Continuing this pattern, Bazian will be one of the speakers this week (May 11) at an event in Dearborn, MI called "Palestine: We Will Return." Presented by Americans for Palestine, a non-profit organization of which Bazian is the president, and co-sponsored by the Palestinian Cultural Center of Beit Hanina and the Palestine Office-Michigan, the event will commemorate "the 1948 occupation of Palestine and the 1967 occupation of the West Bank." Or, in other words, the 59th anniversary of Israel's founding, whereby the Palestinians (then simply called Arabs) were offered, but refused, their own state, and Israel's triumph in the Arab-initiated 1967 six-day war.
Other speakers at this event include fellow San Francisco Bay Area pro-Palestinian activist Alison Weir, who runs the organization and corresponding website IfAmericansKnew.org, which is aimed at ending U.S. support for Israel, and Dr. Raji Al-Sourani, who is described as a "Palestinian professor of mental health." Al-Sourani is also the director of the Palestinian Human Rights Center and unsurprisingly, it appears that the bulk of his efforts have been directed at Israel and what he dubs its "apartheid wall." No doubt Bazian will be in good company.

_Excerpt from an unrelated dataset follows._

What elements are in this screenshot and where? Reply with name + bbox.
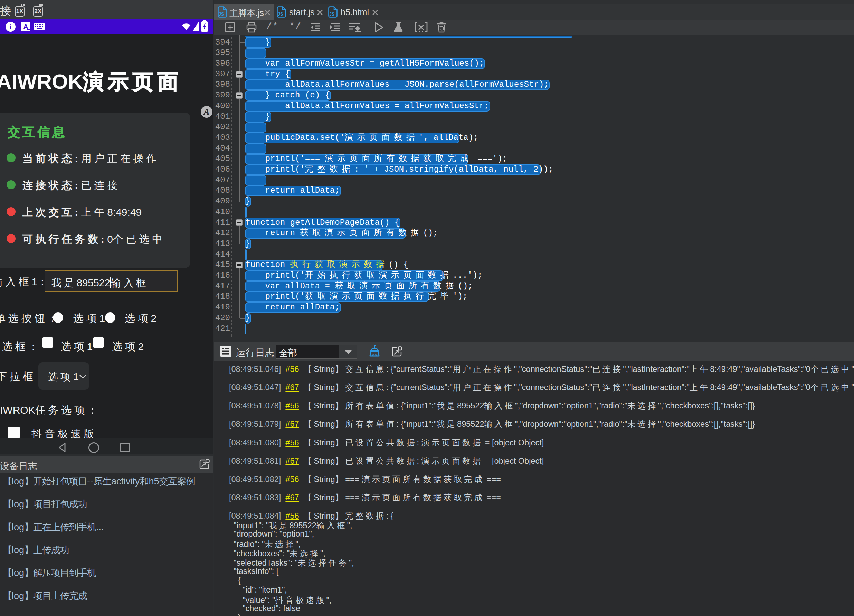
- svg-text:JS: JS: [329, 12, 334, 17]
- svg-text:JS: JS: [219, 12, 224, 17]
- svg-text:JS: JS: [278, 12, 283, 17]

Next up on Bazian's calendar is a lecture on May 15 at the University of California, Irvine titled "The Trail of Tears- Roots of Israeli Apartheid." UC Irvine will be holding what it calls a "week long series of events aimed at educating and inspiring people to get involved in supporting justice for Palestine," but which, if past years are any indication, is more likely to be a forum for condemning Israel's attempts to defend its citizens against Islamic terrorism, not to mention its very existence. With lectures titled "Zio-Nazis" and "The UC Intifada," it's fairly clear what this "educational" event is all about.
Bazian's consistent presence at any and all events that are hostile to Israel and sometimes America bespeaks a pattern of behavior UC Berkeley might want to consider in terms of its own reputation. Instead, Bazian is listed at the UC Berkeley news center as one of the "heroes among the UC Berkeley faculty" who received a letter from the Chancellor for going "above and beyond the call of duty."
Bazian was in fact recommended for the citation by a Muslim student who felt he was supportive when she complained to him of experiencing "bigotry and hatred" on campus. Be that as it may, it's a little difficult to understand how the university could apply the term "hero" to someone with Bazian's record of questionable extracurricular activities.
But all too often, those with Bazian's political proclivities are seen by the academic establishment as suitable representatives for Middle East studies in American universities. Until colleges and universities distance themselves from such polarizing figures rather than legitimizing them with positions of influence, public distrust of academia is likely to persist – and rightly so.